Let me get this straight: you need to get rid of a car, so you and your douchebag buddy Larry spend TWO DAYS driving to some formerly scenic hill to abandon it? This is not to mention the TWO MORE DAYS of driving you both need to do to get back home. So between you and Larry, your maudlin, estrogen-soaked emo jaunt cost 8 TOTAL MAN DAYS of human effort? Christ.
Seriously, did you make Larry take vacation to be a part of this adventure? Time that he could have spent with his family? You sir, are a complete asshole. Your Subaru is glad to be rid of you.
I haven’t seen this on the television, but I saw a reference to a homoerotic Quiznos commercial on the internets, so I totally had to take a look. Because if you know nothing else about me, know that I loves me some homoeroticism.
Awesome. Quiznos will probably get burned down by confused protestors, but still… awesome.
There are a lot of really bad commercials for men’s hygiene products. Most of the ads that come to mind for that demographic are either of the retarded-CG-animation-with-chiseled-metrosexual or athletes-playing-grabass varieties. I mean, listen Gillette, I have considered carefully and I’m 100% goddamn sure that I am not interested in the extra two blades that are available on the Fusion – treating me like an idiot and constantly reiterating the five-blade thing doesn’t really help anybody. If you want to spend your time on doing something constructive, why don’t you have your R & D geniuses revolutionize the comb? Make a comb that flexes or vibrates or shoots lasers or something. Then we’ll talk. But the razor ship? It has sailed.
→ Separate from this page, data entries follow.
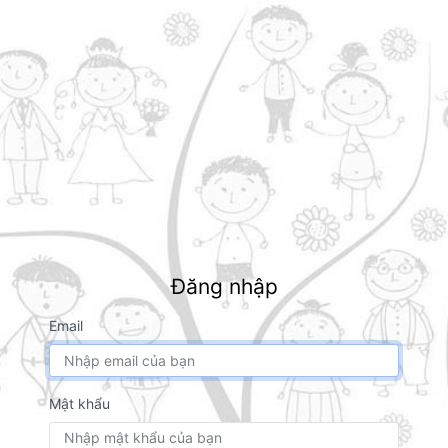
Đăng nhập
Email
Mật khẩu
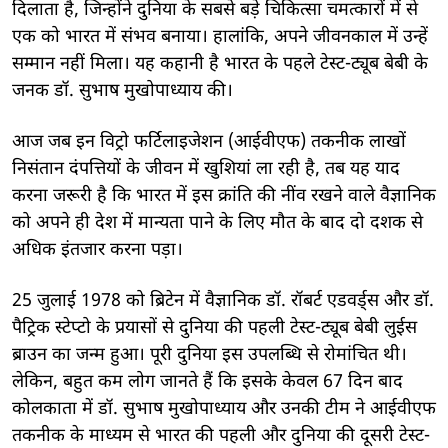
दिलाता है, जिन्होंने दुनिया के सबसे बड़े चिकित्सा चमत्कारों में से
एक को भारत में संभव बनाया। हालांकि, अपने जीवनकाल में उन्हें
सम्मान नहीं मिला। यह कहानी है भारत के पहले टेस्ट-ट्यूब बेबी के
जनक डॉ. सुभाष मुखोपाध्याय की।
आज जब इन विट्रो फर्टिलाइजेशन (आईवीएफ) तकनीक लाखों
निसंतान दंपत्तियों के जीवन में खुशियां ला रही है, तब यह याद
करना जरूरी है कि भारत में इस क्रांति की नींव रखने वाले वैज्ञानिक
को अपने ही देश में मान्यता पाने के लिए मौत के बाद दो दशक से
अधिक इंतजार करना पड़ा।
25 जुलाई 1978 को ब्रिटेन में वैज्ञानिक डॉ. रॉबर्ट एडवर्ड्स और डॉ.
पैट्रिक स्टेप्टो के प्रयासों से दुनिया की पहली टेस्ट-ट्यूब बेबी लुईस
ब्राउन का जन्म हुआ। पूरी दुनिया इस उपलब्धि से रोमांचित थी।
लेकिन, बहुत कम लोग जानते हैं कि इसके केवल 67 दिन बाद
कोलकाता में डॉ. सुभाष मुखोपाध्याय और उनकी टीम ने आईवीएफ
तकनीक के माध्यम से भारत की पहली और दुनिया की दूसरी टेस्ट-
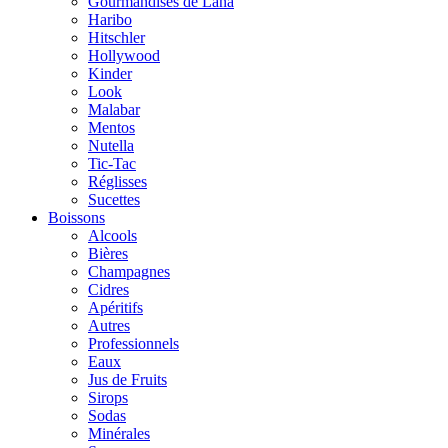
Gourmandises de Lana
Haribo
Hitschler
Hollywood
Kinder
Look
Malabar
Mentos
Nutella
Tic-Tac
Réglisses
Sucettes
Boissons
Alcools
Bières
Champagnes
Cidres
Apéritifs
Autres
Professionnels
Eaux
Jus de Fruits
Sirops
Sodas
Minérales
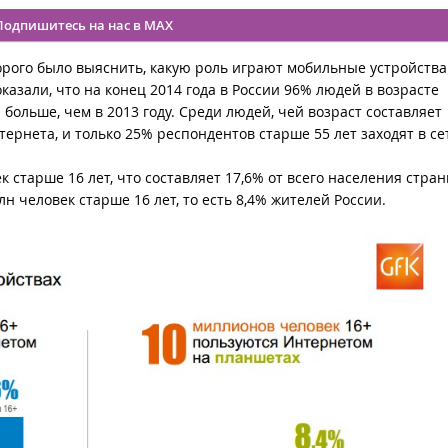
Подпишитесь на нас в MAX
рого было выяснить, какую роль играют мобильные устройства
казали, что на конец 2014 года в России 96% людей в возрасте
% больше, чем в 2013 году. Среди людей, чей возраст составляет
тернета, и только 25% респондентов старше 55 лет заходят в се
 старше 16 лет, что составляет 17,6% от всего населения стран
н человек старше 16 лет, то есть 8,4% жителей России.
Despite my misgivings with the segment, Old Spice has been doing some really good work lately. I continue to enjoy their excellent centaurcommercials (that centaur guy is two things: awe- and a really great actor), but I think that their finest recent work has been with their Swagger campaign, starring LL Cool J and some brute named Brian Urlacher.
Everything about the conception and execution of these commercials is awesome. The flashback scenarios are ridiculous (notice that Brian Urlacher the Dungeons and Dragons loser is being laughed at by a gang of different Dungeons and Dragons losers that have turned on one of their own kind – truly one of the harshest phenomena in nature) and both of the celebrities do a great job delivering the actual pitch (LL Cool J’s big jackass grin is much appreciated). I think the part I enjoy most is that Old Spice aren’t merely saying that these celebrities endorse the product, they’re saying that without the body spray, the celebrities expressly would not exist. It’s a funny, ridiculous message, but it’s also sort of subversive. The Swagger commercials are basically parodies – the kind of commercials that you might make if you desperately hated making commercials and wanted to explode the entire industry.
Anyway, Old Spice has had a terrific run lately and I hope they can keep it going, even if it seems like they might not actually want to.
=== BUT WAIT, THERE’S MORE!!1! ===
While we’re all here together, here is a special bonus commercial that I don’t think I’ve actually seen on TV before. It’s a minute long Old Spice spot with Bruce Campbell, that has some of the same “Oh, God please make us stop having to make commercials” quality as the Swagger spots.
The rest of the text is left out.